Aquarelle • 63 x 93 cm • Courtesy Galerie Terrades, Paris
Ossip Zadkine, Composition cubiste : Quatre Femmes, 1924
Zadkine en dessinateur cubiste
Quatre femmes stylisées s’épanouissent dans un décor géométrique aux tonalités vertes. C’est le témoignage du virage cubiste que prend brièvement Ossip Zadkine, en pleines recherches et tâtonnements, entre 1921 et 1925. Des années prospères pour l’artiste, qui obtient à ce moment-là la nationalité française et voit notamment son Tigre en bois doré entrer dans les collections du musée de Grenoble.
Gouache, pastel et fusain sur papier marouflé sur toile • 64 x 51 cm • Courtesy Stern Pissarro Gallery, Londres
Élisabeth Vigée Le Brun, Étude de ciel avec un arbre, dans la vallée de la Meuse, 1826
Vigée Le Brun, au-delà du portrait de cour
Difficile en voyant cette feuille presqu’impressionniste de penser à Élisabeth Vigée Le Brun (1755–1842). Pourtant, c’est bien elle, l’autrice de quelques-uns des plus iconiques portraits de la cour de Marie-Antoinette, qui croque ce doux paysage au pastel de 1826. Si sa production avant la Révolution a été largement commentée, celle du début du XIXe siècle reste méconnue. Vigée Le Brun a toutefois joué un rôle de premier plan dans le développement des paysages au pastel en plein air. Son père, le portraitiste mondain Louis Vigée (1715–1767), usait d’ailleurs presque exclusivement de cette technique, d’où sa maîtrise de ce médium exigeant.
Courtesy Härb Nuti
Mykhailo Zhuk, Étude pour un vase, 1912
Les belles courbes d’un moderniste ukrainien
James Butterwick présente cette année une sélection de feuilles de cinq artistes du modernisme ukrainien (1900–1930), dont le public français est peu familier. Parmi ceux-ci, figure Mykhailo Zhuk (1883–1964). Formé en partie à Kiyv, l’artiste illustre des périodiques, publie des nouvelles mais surtout portraiture la société intellectuelle ukrainienne de la première moitié du XXe siècle. Artiste touche-à-tout, il travaille également en association avec plusieurs usines à la conception de céramiques.

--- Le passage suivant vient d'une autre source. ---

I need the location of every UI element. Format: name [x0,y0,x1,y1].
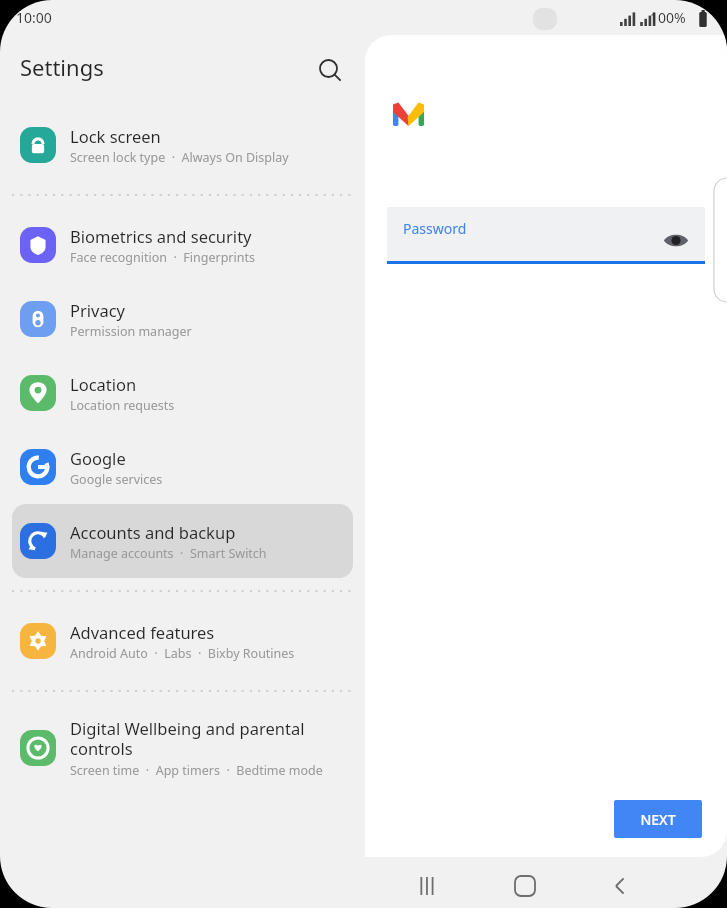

Cette belle étude à l’aquarelle pour un vase, datée de 1912, témoigne de cette précieuse production aux accents Art nouveau.
Aquarelle sur papier • 42 x 19,5 cm • Courtesy James Butterwick
Félicien Rops, Le Maillot, issue de la série « Les Cent Légers Croquis sans prétention pour réjouir les honnêtes gens », 1878–1881
L’effeuillage tout en provocation de Félicien Rops
En 1878, le bibliophile Jules Noilly propose à Félicien Rops (1833–1898) de concevoir un corpus spectaculaire de 100 dessins (qui devinrent finalement un total de 114, soit la plus importante commande passée à l’artiste), conçu comme un manifeste dénonçant l’hypocrisie des mœurs sexuelles de son temps. Pour ce faire l’artiste imagine « Les Cent Légers Croquis sans prétention pour réjouir les honnêtes gens » (1878–1881) d’où provient cette feuille intitulée « Le Maillot ». Une jeune femme nue en train d’enfiler ses bas est couverte du regard concupiscent d’un vieil homme distingué tenant son chapeau plié, lequel prend ainsi la forme, à peine dissimulée, d’un phallus en érection. Une scène subtile par sa touche mais dont l’ambiguïté n’est pas sans rappeler la Nana (1877) de Manet. Une œuvre typique de l’esprit subversif de Rops…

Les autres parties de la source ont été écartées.